It's a sad day when you realize that you can't trust an institution like Bank of America to deal fairly. You would expect a Fortune 500 company like Bank of America to ensure that their software was functional and capable of serving the needs of their customers. Not so.
Recent experience has taught me that this banking and lending giant "can't" find the time or money to fix an error in their software that would make the lending customer service experience as smooth and functional as it should be.
Warning: If you have a home loan with Bank of America, they have orchestrated their software to be "flawed" so that any payment towards principle only will be mishandled and at least partially applied towards your regular monthly payment and interest.
That's right. Although there is an option to pay towards principle only, you the customer have to call the customer service department and explain to someone (who has apparently never experienced this issue before) that they have misapplied your payment and you have to make sure they reappropriate the payment towards principle only.
IF YOU DO NOT HOLD THEIR HANDS, BANK OF AMERICA WILL MISAPPLY YOUR PAYMENT AND YOU WILL UNWITTINGLY PAY FOR MORE INTEREST THAN IS NECESSARY.
This is beyond sad and pathetic. This is borderline criminal. If 10,000 borrowers made one extra house payment per year towards principle and didn't realize how BofA was "unintentionally" misapplying their payments, Bank of America profits an extra million dollars per year. That might sound like nothing to one of the nation's largest financial institutions, but that's an extremely costly error for a company with the billions to correct such an issue.
There is no excuse for this error. I wish I could tell you that they will fix this issue quickly. However, Bank of America has been misapplying extra payments for years. There's no telling how many people have lost equity in their homes due to blind trust in a company that says you can easily make a payment towards the principle of your home.
Someone will inevitably accuse me of being incapable of properly making or specifying that each payment was strictly intended for principle.
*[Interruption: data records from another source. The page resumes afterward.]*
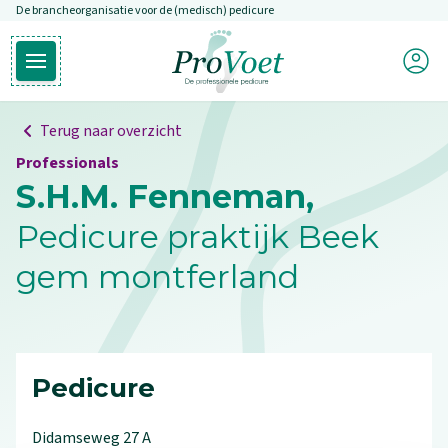
De brancheorganisatie voor de (medisch) pedicure
Overslaan en naar de inhoud gaan
Mijn P
Open hoofdmenu
Ga naar de homepagina
Terug naar overzicht
Professionals
S.H.M. Fenneman,
Pedicure praktijk Beek
gem montferland
Pedicure
Didamseweg
27
A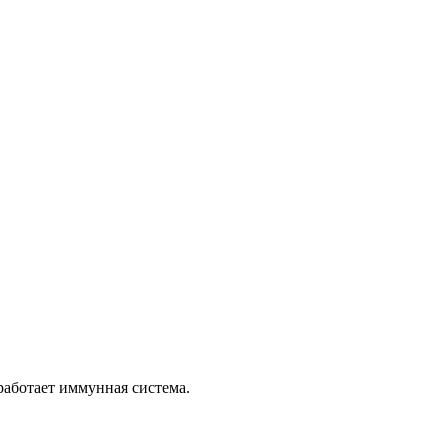
работает иммунная система.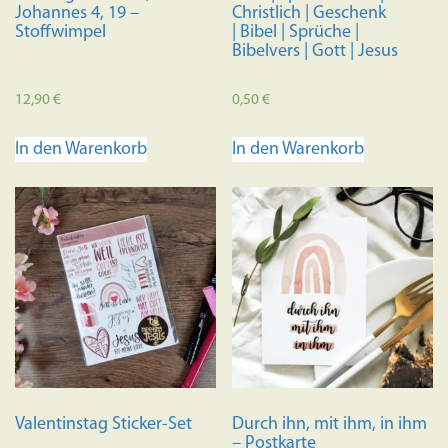
Johannes 4, 19 –
Christlich | Geschenk
Stoffwimpel
| Bibel | Sprüche |
Bibelvers | Gott | Jesus
12,90
€
0,50
€
In den Warenkorb
In den Warenkorb
Valentinstag Sticker-Set
Durch ihn, mit ihm, in ihm
– Postkarte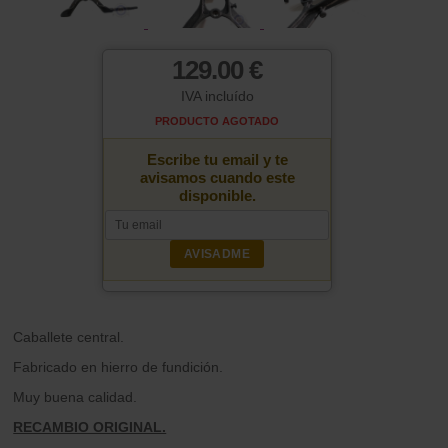
129.00 €
IVA incluído
PRODUCTO AGOTADO
Escribe tu email y te
avisamos cuando este
disponible.
AVISADME
Caballete central.
Fabricado en hierro de fundición.
Muy buena calidad.
RECAMBIO ORIGINAL.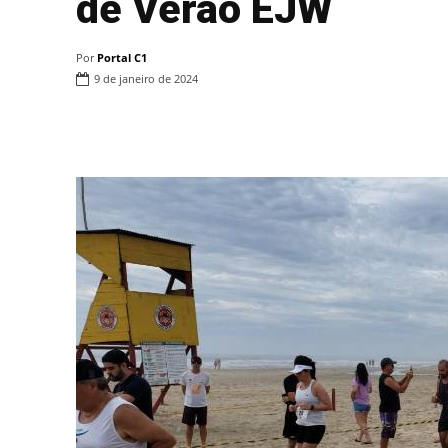
de Verão EJW
Por
Portal C1
9 de janeiro de 2024
Compartilhar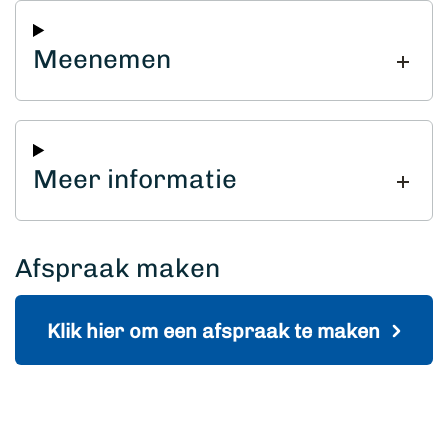
Meenemen
Meer informatie
Afspraak maken
Klik hier om een afspraak te maken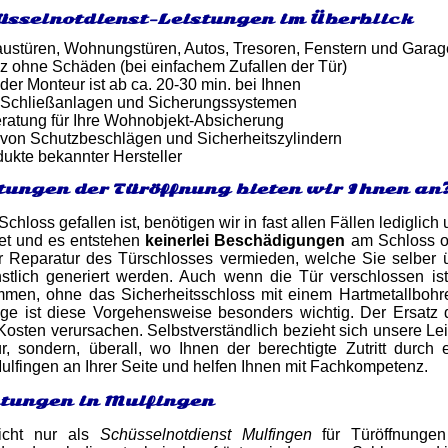
üsselnotdienst-Leistungen im Überblick
ustüren, Wohnungstüren, Autos, Tresoren, Fenstern und Gara
z ohne Schäden (bei einfachem Zufallen der Tür)
 der Monteur ist ab ca. 20-30 min. bei Ihnen
 Schließanlagen und Sicherungssystemen
atung für Ihre Wohnobjekt-Absicherung
von Schutzbeschlägen und Sicherheitszylindern
dukte bekannter Hersteller
tungen der Türöffnung bieten wir Ihnen an
chloss gefallen ist, benötigen wir in fast allen Fällen lediglic
net und es entstehen
keinerlei Beschädigungen
am Schloss o
r Reparatur des Türschlosses vermieden, welche Sie selbe
stlich generiert werden. Auch wenn die Tür verschlossen i
en, ohne das Sicherheitsschloss mit einem Hartmetallbohre
age ist diese Vorgehensweise besonders wichtig. Der Ersatz 
Kosten verursachen. Selbstverständlich bezieht sich unsere Lei
, sondern, überall, wo Ihnen der berechtigte Zutritt durch 
ulfingen an Ihrer Seite und helfen Ihnen mit Fachkompetenz.
stungen in Mulfingen
icht nur als
Schüsselnotdienst Mulfingen
für Türöffnunge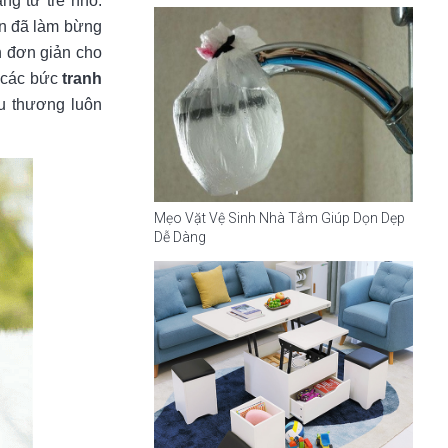
ng từ trẻ nhỏ.
ạn đã làm bừng
h đơn giản cho
g các bức
tranh
u thương luôn
Mẹo Vặt Vệ Sinh Nhà Tắm Giúp Dọn Dẹp
Dễ Dàng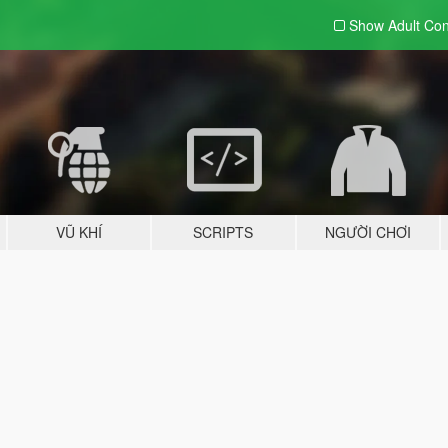
Show Adult
Con
VŨ KHÍ
SCRIPTS
NGƯỜI CHƠI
Had several Bank of America representatives not admitted to the flaw in their software, I would consider the possibility that this issue is due to incompetence on my part. Unfortunately, the burden of responsibility does not fall on my shoulders, but rather the corporation.
I apparently never received the memo that informed us all that companies no longer have to provide honest and accurate service in order to prosper. My bad.